Setting good habits for success
Setting healthy boundaries and practicing good habits can help students be successful beyond their education. The following tips focus on time management, organization and personal well-being, which are all necessary habits to carry on through one’s life and career, long after you’ve graduated from your alma mater.
Stay organized with a schedule
As the end of the semester approaches, so comes the final push for assignments, projects and exam prep. With so many things happening across various classes, not to mention any extracurricular commitments, it can be easy to feel overwhelmed. Creating a schedule is one way to better manage assignments and studying and can help ensure nothing is overlooked during this busy time. Prioritize assignments, work, studying and any other activities you have.
Don’t skip self-care
Taking care of both your physical and mental health and well-being during these last few weeks is just as important as studying. Getting enough sleep, eating well and exercising can impact your work for the better. Your brain and body need rest to retain information and be alert and focused for each day of studying.
Utilize campus resources
Nearly every university campus has resources available for students. From tutoring and professional development to mental health services, take time to get familiar with available resources to help you navigate whatever challenges may arise. Some universities also have centers to support students in their careers. For example, Marshall University’s Brad D. Smith Student Incubator provides student entrepreneurs with resources to assist their budding businesses.
Focus on effective studying
There’s quite a difference between studying and effective studying. Before you spend hours in the library, try to work on improving your studying technique. Many students use the Pomodoro Technique in which studying and break times are broken down into segments. Ideally, following this method means that every 25 minutes of studying or work is followed by a two- to five-minute break. This method not only helps you keep track of your progress, but also helps you get the most out of your time.
Limit time on social media
Social media can be a huge distraction to one’s schoolwork. It’s easy to fall into a rabbit hole browsing through social media, which can quickly affect any time allotted for studying or schoolwork. Try to set timers or utilize productivity apps to help avoid these distractions.
Set flexible goals
Setting goals is a great way to track any achievements. However, being flexible with these goals is equally important so as not to induce stress or anxious feelings. Creating goals that are smaller and more attainable also helps remind you of the progress you are making towards bigger goals.

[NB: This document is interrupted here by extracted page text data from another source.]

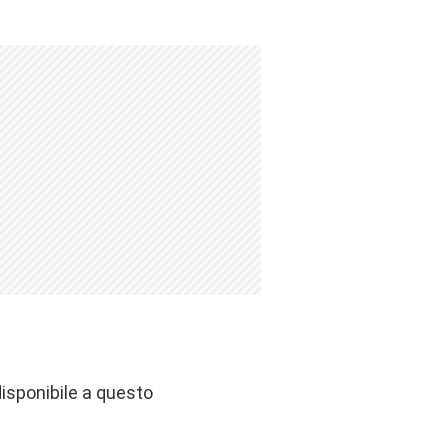
isponibile a questo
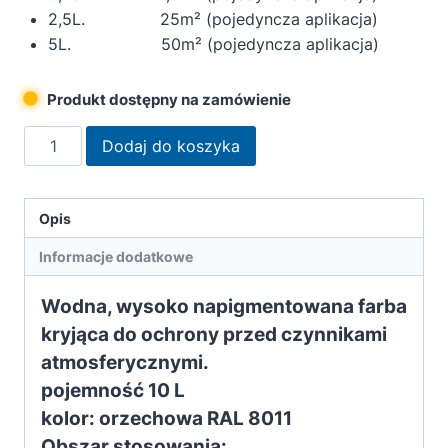
2,5L. 25m² (pojedyncza aplikacja)
5L. 50m² (pojedyncza aplikacja)
Produkt dostępny na zamówienie
ilość
Dodaj do koszyka
Remmers
Farba
silnie
Opis
kryjąca
Informacje dodatkowe
orzechowa
10L
Wodna, wysoko napigmentowana farba
kryjąca do ochrony przed czynnikami
atmosferycznymi.
pojemność 10 L
kolor: orzechowa RAL 8011
Obszar stosowania:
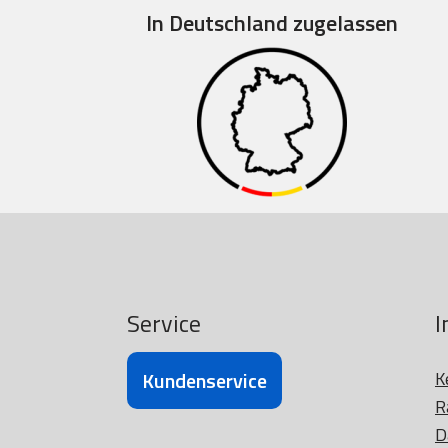
In Deutschland zugelassen
Service
I
Kundenservice
K
R
D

Find a comfortable study space
Exam week often means that study spaces fill up quickly. While there is no way to get around a crowded library, a way you can prepare ahead of time is to look for multiple quiet, calm places to study before exams begin. That way if you do run into space issues, you have other options ready.

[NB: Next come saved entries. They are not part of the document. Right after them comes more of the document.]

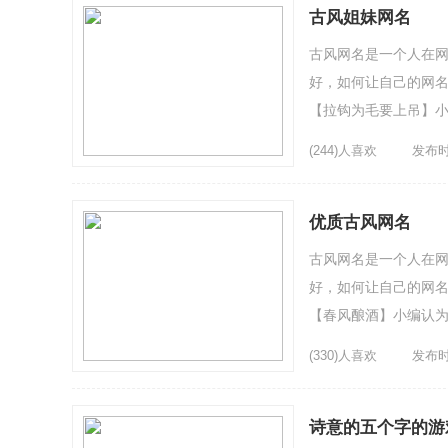
古风姐妹网名
古风网名是一个人在
好，如何让自己的网名
【拉钩为毛要上吊】小
微笑的嘴角╮淡淡的伤4
(244)人喜欢
发布时间
优质古风网名
古风网名是一个人在
好，如何让自己的网名
【春风酿酒】小编认为
守一座空...
(330)人喜欢
发布时间
诗意的五个字的游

Reward yourself for your hard work
Reflect and celebrate your hard work and the progress you’ve made over the semester. The time you spend in class and working on assignments adds up fast and is similar to maintaining a job. Rewarding yourself by taking time to destress through exercising, watching a movie, or other activities helps you mentally reset and recognize what you’ve accomplished.
Making the most out of your education
The time you spend at university should be more meaningful than stressful. Through establishing effective practices and instilling good habits early on, students set themselves up for success not just at university but in life beyond their education.